When did the United States stop being violently anti-Catholic?

I read a great article “The war on Rome” on the history of anti-Catholicism in the United States. This led me immediately to remember some odd experiences of mine growing up.

My personal experience

Growing up in America in the 1970s, I thought Catholics were strange people. My classmates in school got to leave early sometimes to go to “catechism”. I didn’t ask what that meant, but that it was weird.

It didn’t help that my mother (an immigrant from Taiwan) explained to me that Catholics worship Mary instead of Jesus, whom “Christians” (as opposed to “Catholics”) worshipped.

Also, it didn’t help that there were evangelical Protestant kids at school who openly made fun of Catholic classmates in various ways, and even claimed the pope and Catholic Church were the friend of the “Antichrist” and the “Beast”. Never mind the complications added by the fact that I also had classmates who were openly Jewish (because they couldn’t celebrate Christmas like “everyone else”).

The social dynamics in elementary school were pretty confusing to me, a child of Asian immigrants, with no professed religion or religious instruction at home (at least one evangelical Protestant kid called me “heathen”). The Jewish kids and teachers treated me least weirdly; most of the others treated me as “foreign” in some way (note that I spent most of my childhood among non-Asians).

But things changed over time.


By the time I was in high school, the landscape had already changed for me: being Asian was no longer quite as exotic, I didn’t see the same level of Protestant vs. Catholic stuff going on in school.
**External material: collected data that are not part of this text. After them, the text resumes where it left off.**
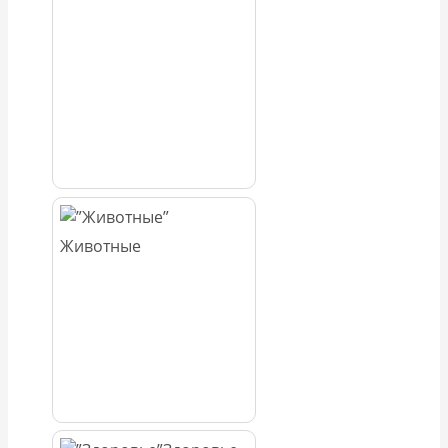
Животные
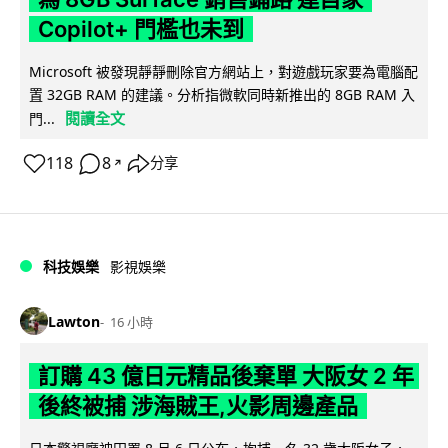
Copilot+ 門檻也未到
Microsoft 被發現靜靜刪除官方網站上，對遊戲玩家要為電腦配
置 32GB RAM 的建議。分析指微軟同時新推出的 8GB RAM 入
閱讀全文
門...
118
8
分享
↗
科技娛樂
影視娛樂
Lawton
16 小時
訂購 43 億日元精品後棄單 大阪女 2 年
後終被捕 涉海賊王,火影周邊產品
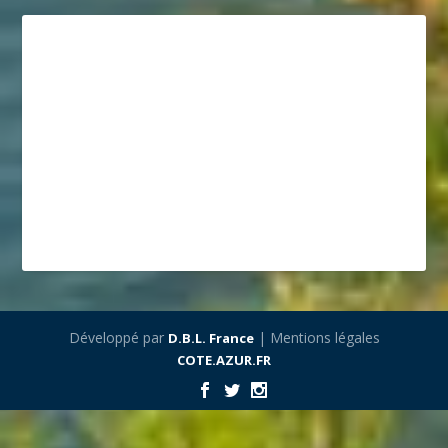
Développé par
| Mentions légales
D.B.L. France
COTE.AZUR.FR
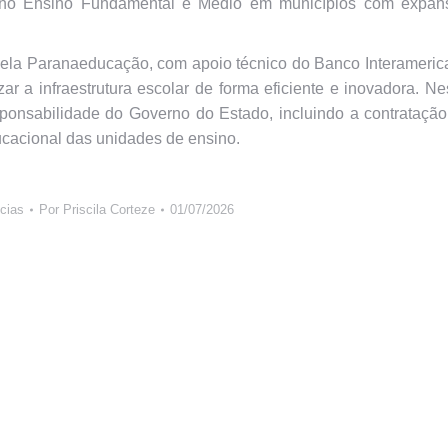
s no Ensino Fundamental e Médio em municípios com expan
pela Paranaeducação, com apoio técnico do Banco Interameri
 a infraestrutura escolar de forma eficiente e inovadora. N
onsabilidade do Governo do Estado, incluindo a contratação
ducacional das unidades de ensino.
cias
Por
Priscila Corteze
01/07/2026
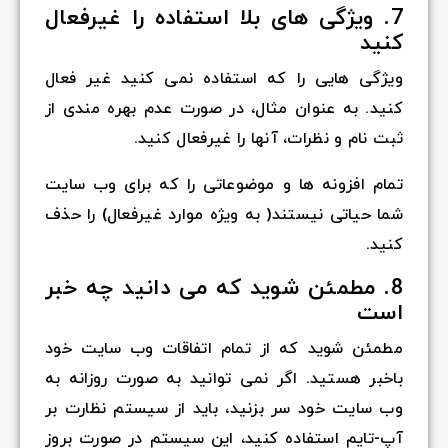
7. ویژگی های بلا استفاده را غیرفعال
کنید
ویژگی هایی را که استفاده نمی کنید غیر فعال
کنید. به عنوان مثال، در صورت عدم بهره مندی از
ثبت نام و نظرات، آنها را غیرفعال کنید.
تمام افزونه ها و موضوعاتی را که برای وب سایت
شما حیاتی نیستند( به ویژه موارد غیرفعال) را حذف
کنید.
8. مطمئن شوید که می دانید چه خبر
است
مطمئن شوید که از تمام اتفاقات وب سایت خود
باخبر هستید. اگر نمی توانید به صورت روزانه به
وب سایت خود سر بزنید، باید از سیستم نظارت بر
آپ-تایم استفاده کنید، این سیستم در صورت بروز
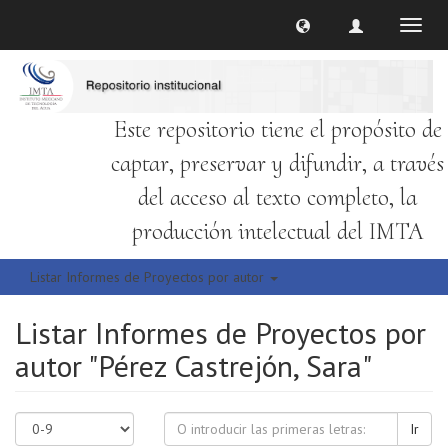
Cambi
naveg
Este repositorio tiene el propósito de
captar, preservar y difundir, a través
del acceso al texto completo, la
producción intelectual del IMTA
Listar Informes de Proyectos por autor
Listar Informes de Proyectos por
autor "Pérez Castrejón, Sara"
Ir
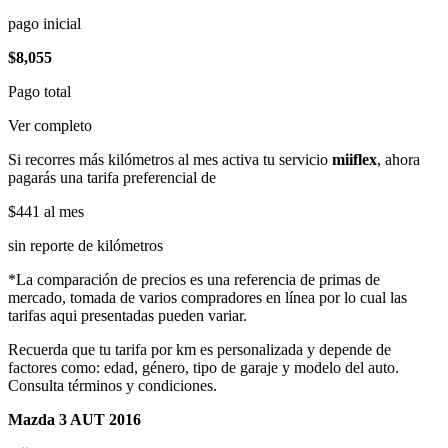
pago inicial
$8,055
Pago total
Ver completo
Si recorres más kilómetros al mes activa tu servicio
miiflex
, ahora
pagarás una tarifa preferencial de
$441
al mes
sin reporte de kilómetros
*La comparación de precios es una referencia de primas de
mercado, tomada de varios compradores en línea por lo cual las
tarifas aqui presentadas pueden variar.
Recuerda que tu tarifa por km es personalizada y depende de
factores como: edad, género, tipo de garaje y modelo del auto.
Consulta términos y condiciones.
Mazda 3 AUT 2016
I just got to thinking that when I was growing up in the 1970s, it wasn’t all that long after John F. Kennedy became the first Catholic president of the US. So maybe I was born just early enough to catch the tail end of attitudes passed down to my classmates from their parents? (Or for that matter, any misinformation my parents received before or after they came to the US. I informed my mother by the time I made a Catholic friend later in elementary school that Catholics were a kind of Christian and worship Jesus.)


From the article: “For most of US history, voters, ministers and lawmakers believed that there was something fundamentally un-American about Roman Catholics.” And this sentiment had to do with a perception of what “freedom” meant: not being subject somehow to a pope.


The question implicitly raised at the end of the article was, will Islam eventually become accepted as OK in the US? Is Islam in America in a position similar to that of Catholicism once upon a time? I guess we’ll see. I’m old enough to have seen many things change in this country… slowly.

What do you think? Is Islam too “foreign” to ever be accepted as being compatible with being “American”?

For that matter, Do you think it is more likely for an atheist to become president or a Muslim?

(Update of 2016-01-09)

Meanwhile, Protestantism is fracturing in interesting ways, and the effects are felt right here in the Pittsburgh area.

The Anglican Church, which historically included the American Episcopal, has been undergoing upheaval over cultural changes regarding the acceptability of homosexuality (changes that again, I am old enough to have seen firsthand over the past decades).

“Bishops of both dioceses of Pittsburgh — Dorsey McConnell of the Episcopal Church and Robert Duncan of the Anglican Church in North America, who preceded Archbishop Beach as its founding leader — agree that the stakes are huge.”

Will there ever be an openly gay president of the United States?